TomTom WORK calls on the telematics industry to clean up its act
‘Being a veteran of 15 years in the commercial telematics space, I am frequently asked why this industry hasn't achieved general acceptance or market penetration greater than 50% of the CV market. Moreover, why hasn't the dramatic decline in the costs of technology in recent years (wireless data, processors, memory, LCDs, maps, etc) fuelled the adoption levels predicted? It is my belief that in general most vendors are failing to capture the real value of their offerings and are not building sustainable business models for the long run.
‘It is well known that both in Europe and North America, penetration rates among the LCV population are on average less than 10% in most market segments. Although growth rates began to improve pre-recession, the current economic climate has created more havoc by stalling growth for most vendors resulting in decreased investment, companies opting to sell their interests and a string of bankruptcies. That's contributed to the state of the industry today being at an all-time low for most vendors and this further deteriorates confidence in buyers seeking ways to remain competitive while they are also subject to the realities of a recovering economy. If we are to gain the confidence of the market place and achieve the predicated growth levels, now is the time that we drop the bad practices of the past and come clean to build confidence and strength for the years ahead.
‘Vendors need to build sustainable business models that continually produce customer value and drive consumer confidence. At the core of this, good companies must innovate, fully sell their innovations to customers, and create strong recurring revenue based on business models that keep this engine going. Most companies have underestimated the cost of developing and supporting a high-quality telematics service platform: a telematics service platform needs highly specialised experts in hardware and firmware, web-based applications, wireless communications, network operations, and vehicle systems. The challenge to providers is to find, train, retain, and continually pay for these specialized resources given downward pricing pressure from the market.

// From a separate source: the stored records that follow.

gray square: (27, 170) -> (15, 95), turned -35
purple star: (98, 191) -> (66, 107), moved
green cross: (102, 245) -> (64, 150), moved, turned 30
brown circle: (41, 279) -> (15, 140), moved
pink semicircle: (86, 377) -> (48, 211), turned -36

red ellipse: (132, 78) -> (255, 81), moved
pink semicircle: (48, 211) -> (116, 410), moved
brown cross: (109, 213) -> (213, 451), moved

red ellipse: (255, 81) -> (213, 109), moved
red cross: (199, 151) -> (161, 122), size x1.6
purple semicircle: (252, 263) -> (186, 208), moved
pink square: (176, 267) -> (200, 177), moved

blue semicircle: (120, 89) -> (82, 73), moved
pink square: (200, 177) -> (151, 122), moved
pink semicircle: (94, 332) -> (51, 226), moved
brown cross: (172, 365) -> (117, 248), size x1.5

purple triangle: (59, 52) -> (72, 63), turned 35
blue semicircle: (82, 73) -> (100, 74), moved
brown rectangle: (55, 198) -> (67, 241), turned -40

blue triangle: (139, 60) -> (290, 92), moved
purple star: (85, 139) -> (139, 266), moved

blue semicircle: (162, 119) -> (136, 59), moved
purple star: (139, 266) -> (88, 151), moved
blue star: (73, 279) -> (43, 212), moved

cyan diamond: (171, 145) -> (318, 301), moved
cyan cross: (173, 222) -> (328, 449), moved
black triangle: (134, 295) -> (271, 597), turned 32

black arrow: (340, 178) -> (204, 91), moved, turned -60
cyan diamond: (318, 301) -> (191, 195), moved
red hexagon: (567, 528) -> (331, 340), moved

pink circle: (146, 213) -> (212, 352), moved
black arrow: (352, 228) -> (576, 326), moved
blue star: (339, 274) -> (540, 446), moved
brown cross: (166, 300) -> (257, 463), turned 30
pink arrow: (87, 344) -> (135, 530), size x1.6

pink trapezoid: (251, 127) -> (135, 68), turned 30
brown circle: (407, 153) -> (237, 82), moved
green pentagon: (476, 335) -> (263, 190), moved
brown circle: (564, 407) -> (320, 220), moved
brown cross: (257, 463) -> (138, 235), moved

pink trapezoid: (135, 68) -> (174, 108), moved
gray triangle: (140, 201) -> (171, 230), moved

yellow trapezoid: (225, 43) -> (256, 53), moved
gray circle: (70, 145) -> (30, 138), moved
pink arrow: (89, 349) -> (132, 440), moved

‘Strong businesses are selling the full value of their services and are able to keep their talent. On the other hand, vulnerable companies have sacrificed their revenue potential by lowering their prices too much or have traded up-front hardware sales for 'pay-as-you-go' schemes with a negative effect on the quality of service and innovation. This is a real pity considering high-quality solutions offered by good companies have an excellent return-on-investment ratio of three to eight times costs just in their first year of use.
‘The de facto key performance indicator (KPI) of the industry is "shipped or delivered" units over the life of the company which is a very poor indicator of a vendor's actual performance. A better KPI would be the number of 'active subscriptions' or "connected vehicles" since this more accurately represents the revenue intake or financial health of the vendor. The gap between "shipped units" and "active subscribers" can easily be overstated in cases by 50% or more and hide customer dissatisfaction, unrealised return on investment, or outdated technology. In contrast, TomTom WORK is leading by good example and is clearly stating their numbers as "active subscribers".
‘Nevertheless, I remain very positive about the long-term outlook of this industry because there are few others like commercial telematics which can have such a positive impact to the environmental, sustainability, logistics and at the same time improve short-term business performance of its customers. Like all challenging situations, sooner rather than later, good companies react and markets recover and grow. I'm certain those vendors with sustainable business practices and transparency will prevail, buyers will greatly benefit, and ultimately the industry as a whole will grow.’